Fly to Melaleuca in the South West Wilderness
The Southwest National Park is not accessible by road. It is the largest protected reserve in Tasmania, covering 20 percent of the island, and it has been designated a World Heritage Area. Take a charter flight from Hobart Airport, round the wave-lashed cliffs of South Cape and land at Melaleuca. You get sweeping views of Bathurst Harbour and Port Davey before bouncing to a halt on a dirt runway. Believe it or not there are a couple of people living in tin shacks and ekeing out an existence at Melaleuca. They have for company the Orange Bellied Parrots and the hardy through-walkers hiking this remote wilderness. The weather is as bleak as the surroundings but, whatever they are escaping, and there is plenty in the world to wish behind you, they surely find satisfaction in the silence, the water, the button-grass plains and the jagged mountains. And you will too, even if for but a few hours.

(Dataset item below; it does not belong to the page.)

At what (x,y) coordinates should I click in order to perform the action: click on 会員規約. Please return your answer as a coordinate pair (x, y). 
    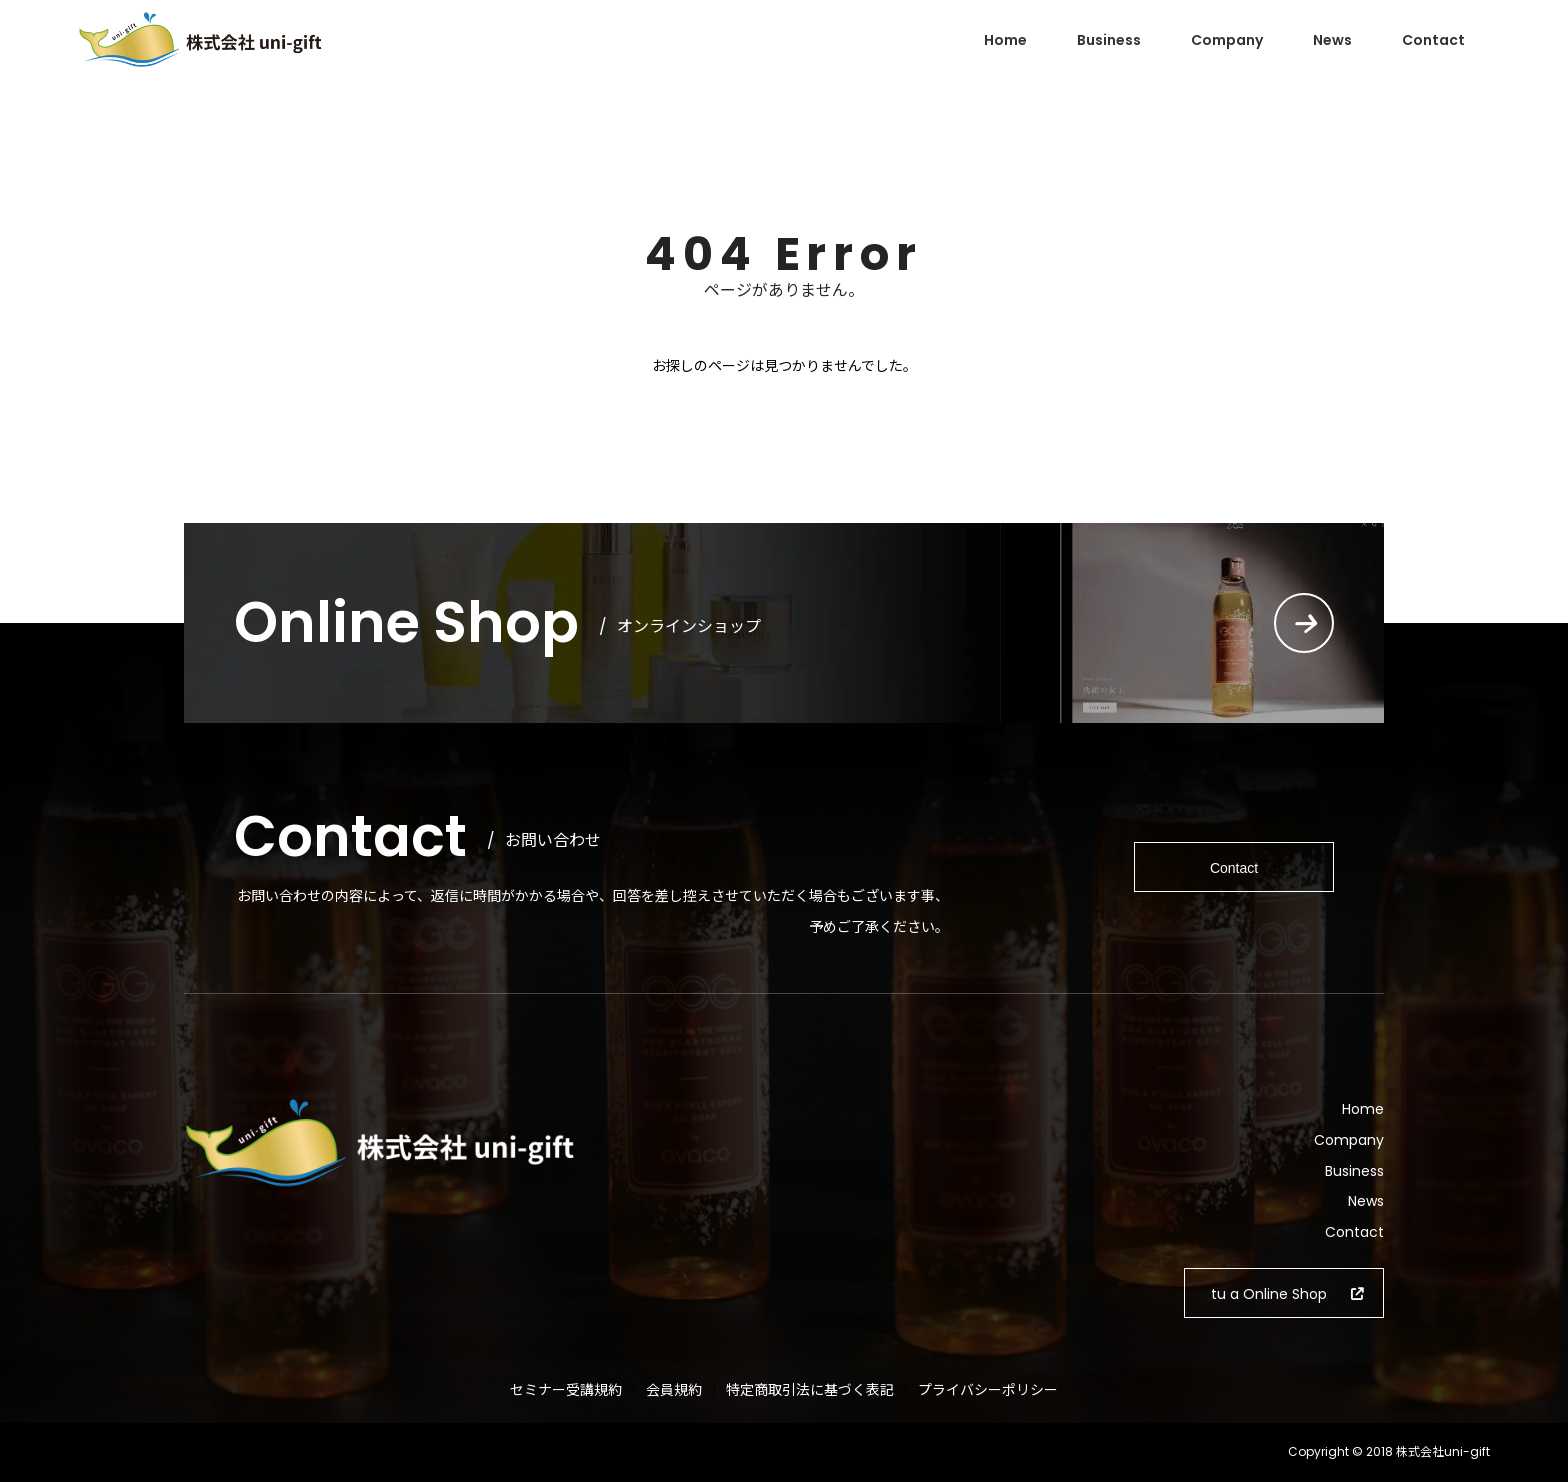     Looking at the image, I should click on (674, 1390).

Tour through the Central Highlands
In the heart of the Central Highlands of Tasmania is Great Lake, the largest natural freshwater lake in Australia, sadly, after many long years of drought, at a fraction of its capacity but still, nevertheless, impressive. This is trout fishing country. It is also where Hydro Tasmania has many of its storage dams and infrastructure for generating hydro-electric power. Farmlands here are marginal at best but the rocky plateau, dotted with sheep, reminds one immediately of the Scottish Highlands, doubtless a factor that attracted migrants from that part of the world. They brought the game of golf with them and gave their towns names like Ross and Campbelltown. After the forests, the lush green meadows of the north coast, the sandy beaches and the mountain peaks, I would be surprised if you did not find that the Central Highlands add something rich to the diversified flavour of Tasmania.